WORK TO COMPLETE: Repeat word for word, please, only the lines from the one that includes "Terms of use" through the final line of the data.

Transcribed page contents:

################

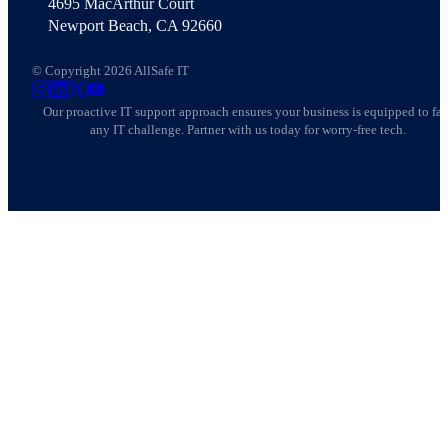
4695 MacArthur Court
Newport Beach, CA 92660
© Copyright 2026 AllSafe IT
AllSafe IT on Instagram
AllSafe IT on LinkedIn
AllSafe IT on X
AllSafe IT on YouTube
Our proactive IT support approach ensures your business is equipped to fa
any IT challenge. Partner with us today for worry-free tech.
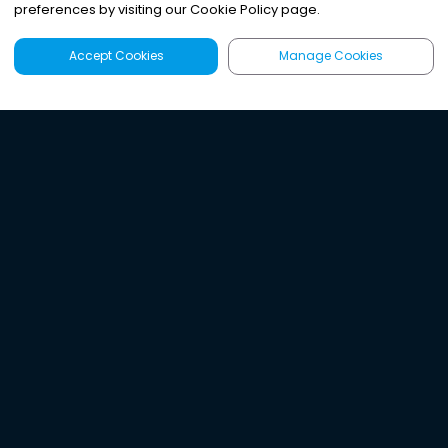
preferences by visiting our Cookie Policy page.
Accept Cookies
Manage Cookies
Latest
Search
Sign Up
Listen to the world's
best audio-journalism.
Try Noa today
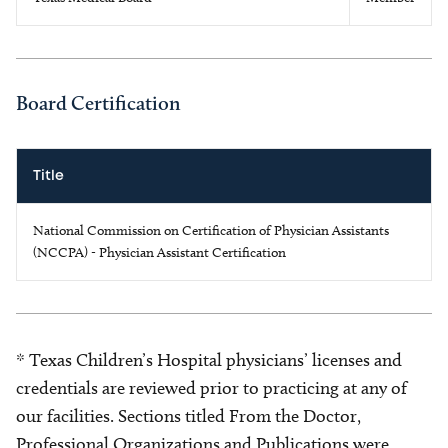
Board Certification
Title
National Commission on Certification of Physician Assistants
(NCCPA) - Physician Assistant Certification
* Texas Children’s Hospital physicians’ licenses and
credentials are reviewed prior to practicing at any of
our facilities. Sections titled From the Doctor,
Professional Organizations and Publications were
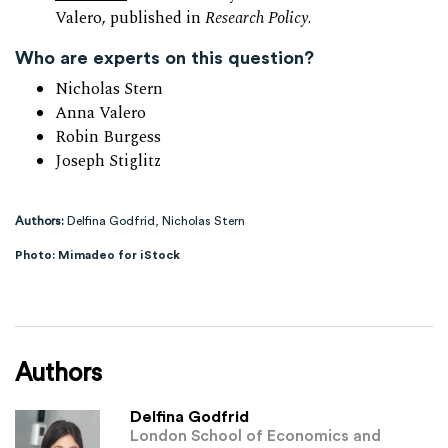
Valero, published in
Research Policy
.
Who are experts on this question?
Nicholas Stern
Anna Valero
Robin Burgess
Joseph Stiglitz
Authors:
Delfina Godfrid, Nicholas Stern
Photo: Mimadeo for iStock
Authors
Delfina Godfrid
London School of Economics and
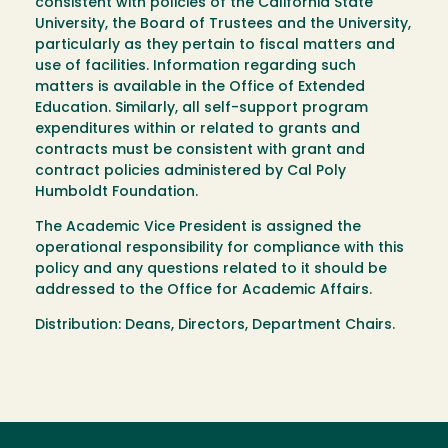
consistent with policies of the California State
University, the Board of Trustees and the University,
particularly as they pertain to fiscal matters and
use of facilities. Information regarding such
matters is available in the Office of Extended
Education. Similarly, all self-support program
expenditures within or related to grants and
contracts must be consistent with grant and
contract policies administered by Cal Poly
Humboldt Foundation.
The Academic Vice President is assigned the
operational responsibility for compliance with this
policy and any questions related to it should be
addressed to the Office for Academic Affairs.
Distribution: Deans, Directors, Department Chairs.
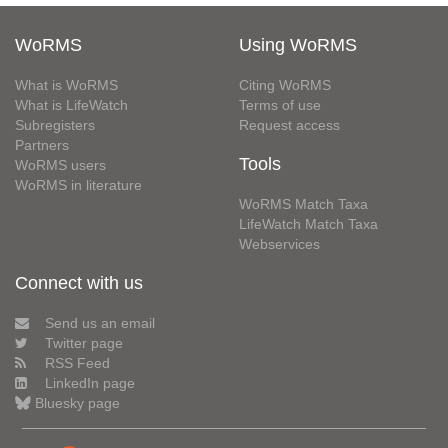
WoRMS
Using WoRMS
What is WoRMS
Citing WoRMS
What is LifeWatch
Terms of use
Subregisters
Request access
Partners
Tools
WoRMS users
WoRMS in literature
WoRMS Match Taxa
LifeWatch Match Taxa
Webservices
Connect with us
Send us an email
Twitter page
RSS Feed
LinkedIn page
Bluesky page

################

REPLY:
Terms of use
Subregisters
Request access
Partners
Tools
WoRMS users
WoRMS in literature
WoRMS Match Taxa
LifeWatch Match Taxa
Webservices
Connect with us
Send us an email
Twitter page
RSS Feed
LinkedIn page
Bluesky page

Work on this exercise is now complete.